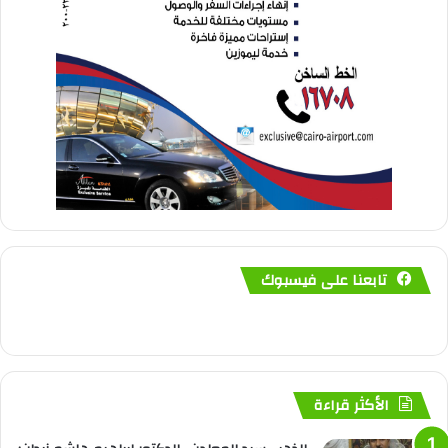
تابعنا على فيسبوك
الأكثر قراءة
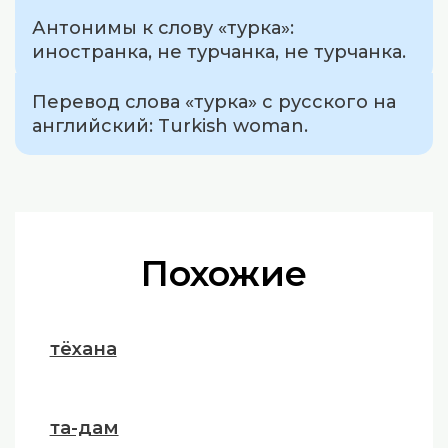
Антонимы к слову «турка»:
иностранка, не турчанка, не турчанка.
Перевод слова «турка» с русского на
английский: Turkish woman.
Похожие
тёхана
та-дам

---

### AIM OF THE TASK
Count the lines in the records above that contain "турка", please, and give the number without any other words.

### WRITTEN RESPONSE
2